# Activity
Make an exact copy of each entry, leaving out every picture.

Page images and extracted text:
○ ○ ○ ○ ○
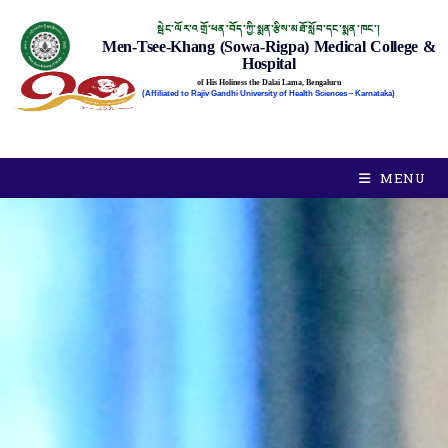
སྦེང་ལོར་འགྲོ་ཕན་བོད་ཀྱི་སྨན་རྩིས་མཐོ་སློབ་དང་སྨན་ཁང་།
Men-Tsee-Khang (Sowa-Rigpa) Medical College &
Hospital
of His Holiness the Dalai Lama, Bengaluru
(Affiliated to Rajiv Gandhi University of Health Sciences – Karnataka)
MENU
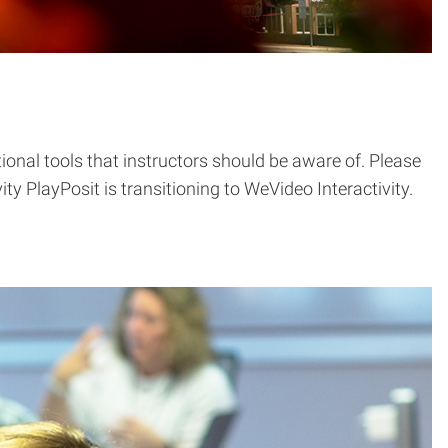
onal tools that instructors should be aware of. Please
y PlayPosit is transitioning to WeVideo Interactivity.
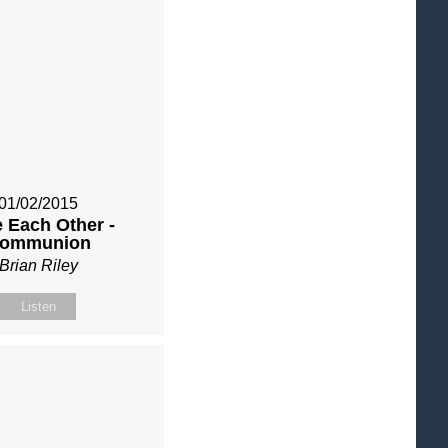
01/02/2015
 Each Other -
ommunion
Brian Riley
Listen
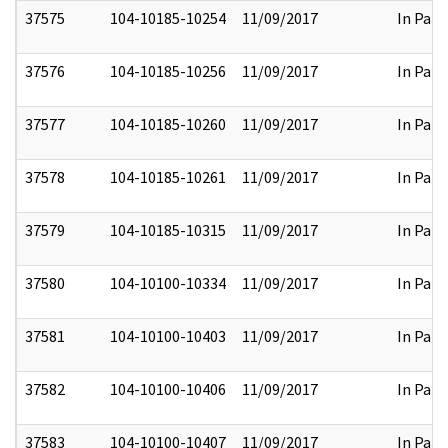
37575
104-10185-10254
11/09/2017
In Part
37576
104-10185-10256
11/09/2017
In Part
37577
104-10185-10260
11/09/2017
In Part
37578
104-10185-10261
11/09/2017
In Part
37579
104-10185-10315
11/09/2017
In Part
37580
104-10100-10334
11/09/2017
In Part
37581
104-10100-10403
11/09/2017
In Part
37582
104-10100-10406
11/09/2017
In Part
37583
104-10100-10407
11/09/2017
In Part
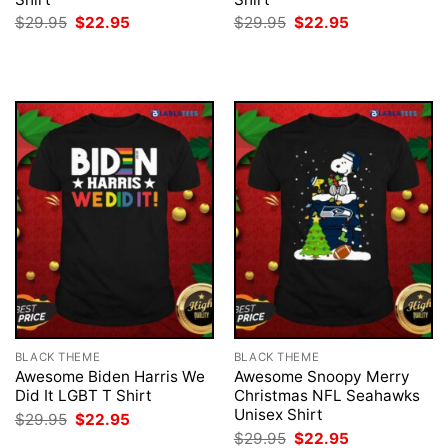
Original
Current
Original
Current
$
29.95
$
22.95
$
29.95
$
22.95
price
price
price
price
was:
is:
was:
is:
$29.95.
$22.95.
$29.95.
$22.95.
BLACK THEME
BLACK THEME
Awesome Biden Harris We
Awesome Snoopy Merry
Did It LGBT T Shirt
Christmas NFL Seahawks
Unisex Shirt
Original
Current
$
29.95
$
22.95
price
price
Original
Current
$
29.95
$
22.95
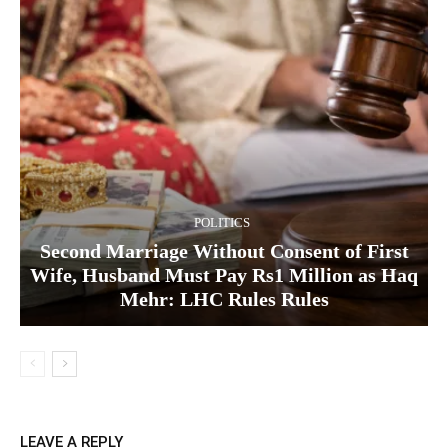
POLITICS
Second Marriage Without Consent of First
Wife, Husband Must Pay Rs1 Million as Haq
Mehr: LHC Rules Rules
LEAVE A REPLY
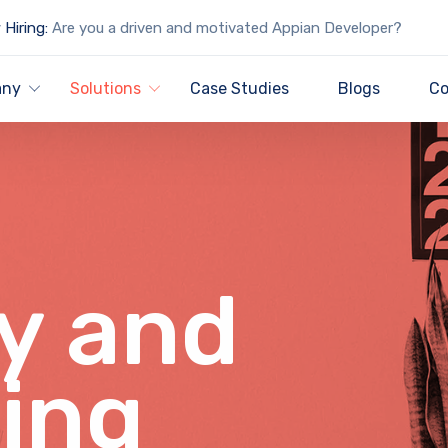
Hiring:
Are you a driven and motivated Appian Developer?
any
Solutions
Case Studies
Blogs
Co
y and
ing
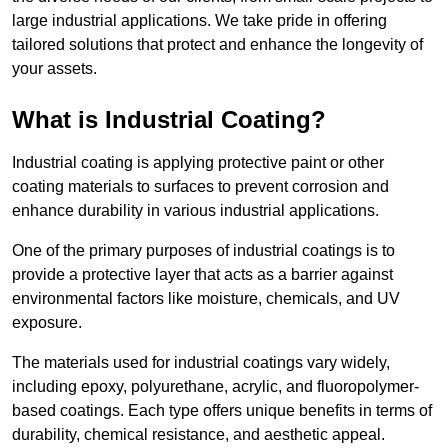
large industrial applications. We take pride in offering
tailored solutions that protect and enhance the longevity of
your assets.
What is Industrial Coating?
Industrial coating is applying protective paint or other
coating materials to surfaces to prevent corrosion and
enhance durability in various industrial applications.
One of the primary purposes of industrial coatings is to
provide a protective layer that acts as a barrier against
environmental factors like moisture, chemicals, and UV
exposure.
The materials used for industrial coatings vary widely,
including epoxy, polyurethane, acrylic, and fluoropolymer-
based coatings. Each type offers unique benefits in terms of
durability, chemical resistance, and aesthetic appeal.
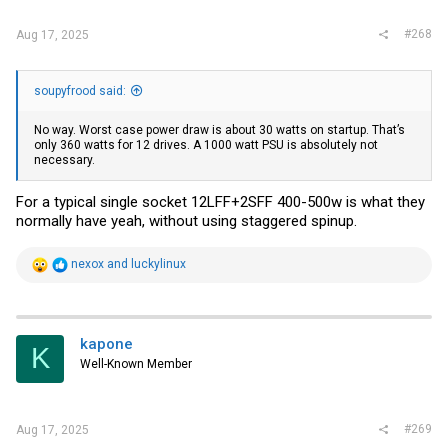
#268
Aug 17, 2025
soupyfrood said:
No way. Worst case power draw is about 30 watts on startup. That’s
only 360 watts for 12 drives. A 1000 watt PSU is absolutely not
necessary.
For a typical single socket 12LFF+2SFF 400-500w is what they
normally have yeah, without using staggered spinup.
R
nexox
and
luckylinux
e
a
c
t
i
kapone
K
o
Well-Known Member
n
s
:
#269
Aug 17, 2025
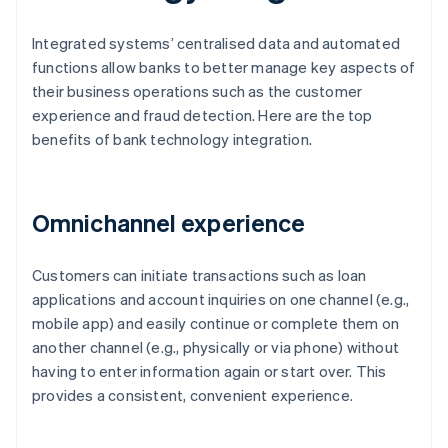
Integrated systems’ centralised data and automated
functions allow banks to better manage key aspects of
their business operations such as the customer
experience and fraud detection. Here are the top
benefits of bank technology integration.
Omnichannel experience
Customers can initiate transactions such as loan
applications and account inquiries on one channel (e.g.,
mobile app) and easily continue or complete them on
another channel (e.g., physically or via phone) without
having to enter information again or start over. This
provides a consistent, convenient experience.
○ ○ ○ ○ ○
# Written solution
སྦེང་ལོར་འགྲོ་ཕན་བོད་ཀྱི་སྨན་རྩིས་མཐོ་སློབ་དང་སྨན་ཁང་།
Men-Tsee-Khang (Sowa-Rigpa) Medical College &
Hospital
of His Holiness the Dalai Lama, Bengaluru
(Affiliated to Rajiv Gandhi University of Health Sciences – Karnataka)
MENU
onal tools that instructors should be aware of. Please
y PlayPosit is transitioning to WeVideo Interactivity.
01/02/2015
 Each Other -
ommunion
Brian Riley
Listen
37575
104-10185-10254
11/09/2017
In Part
37576
104-10185-10256
11/09/2017
In Part
37577
104-10185-10260
11/09/2017
In Part
37578
104-10185-10261
11/09/2017
In Part
37579
104-10185-10315
11/09/2017
In Part
37580
104-10100-10334
11/09/2017
In Part
37581
104-10100-10403
11/09/2017
In Part
37582
104-10100-10406
11/09/2017
In Part
37583
104-10100-10407
11/09/2017
In Part
Original
Current
Original
Current
$
29.95
$
22.95
$
29.95
$
22.95
price
price
price
price
was:
is:
was:
is:
$29.95.
$22.95.
$29.95.
$22.95.
BLACK THEME
BLACK THEME
Awesome Biden Harris We
Awesome Snoopy Merry
Did It LGBT T Shirt
Christmas NFL Seahawks
Unisex Shirt
Original
Current
$
29.95
$
22.95
price
price
Original
Current
$
29.95
$
22.95
POLITICS
Second Marriage Without Consent of First
Wife, Husband Must Pay Rs1 Million as Haq
Mehr: LHC Rules Rules
LEAVE A REPLY
Hiring:
Are you a driven and motivated Appian Developer?
any
Solutions
Case Studies
Blogs
Co
y and
ing
large industrial applications. We take pride in offering
tailored solutions that protect and enhance the longevity of
your assets.
What is Industrial Coating?
Industrial coating is applying protective paint or other
coating materials to surfaces to prevent corrosion and
enhance durability in various industrial applications.
One of the primary purposes of industrial coatings is to
provide a protective layer that acts as a barrier against
environmental factors like moisture, chemicals, and UV
exposure.
The materials used for industrial coatings vary widely,
including epoxy, polyurethane, acrylic, and fluoropolymer-
based coatings. Each type offers unique benefits in terms of
durability, chemical resistance, and aesthetic appeal.
#268
Aug 17, 2025
soupyfrood said:
No way. Worst case power draw is about 30 watts on startup. That’s
only 360 watts for 12 drives. A 1000 watt PSU is absolutely not
necessary.
For a typical single socket 12LFF+2SFF 400-500w is what they
normally have yeah, without using staggered spinup.
R
nexox
and
luckylinux
e
a
c
t
i
kapone
K
o
Well-Known Member
n
s
:
#269
Aug 17, 2025
Integrated systems’ centralised data and automated
functions allow banks to better manage key aspects of
their business operations such as the customer
experience and fraud detection. Here are the top
benefits of bank technology integration.
Omnichannel experience
Customers can initiate transactions such as loan
applications and account inquiries on one channel (e.g.,
mobile app) and easily continue or complete them on
another channel (e.g., physically or via phone) without
having to enter information again or start over. This
provides a consistent, convenient experience.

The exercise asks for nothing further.